Segment Start: SUPPLIED RECORDS
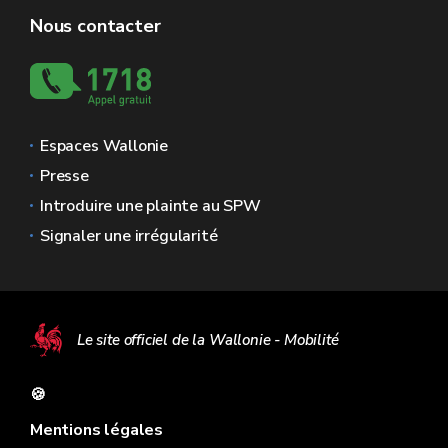
Nous contacter
Espaces Wallonie
Presse
Introduire une plainte au SPW
Signaler une irrégularité
Le site officiel de la Wallonie - Mobilité
🍪
Mentions légales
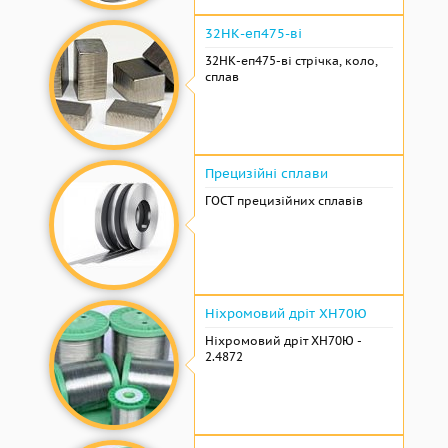
32НК-еп475-ві
32НК-еп475-ві стрічка, коло,
сплав
Прецизійні сплави
ГОСТ прецизійних сплавів
Ніхромовий дріт ХН70Ю
Ніхромовий дріт ХН70Ю -
2.4872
Segment End: SUPPLIED RECORDS
The data above must be written out again without alteration, and the pictures in them must be excluded.

Nous contacter
Espaces Wallonie
Presse
Introduire une plainte au SPW
Signaler une irrégularité
Le site officiel de la Wallonie - Mobilité
🍪
Mentions légales
32НК-еп475-ві
32НК-еп475-ві стрічка, коло,
сплав
Прецизійні сплави
ГОСТ прецизійних сплавів
Ніхромовий дріт ХН70Ю
Ніхромовий дріт ХН70Ю -
2.4872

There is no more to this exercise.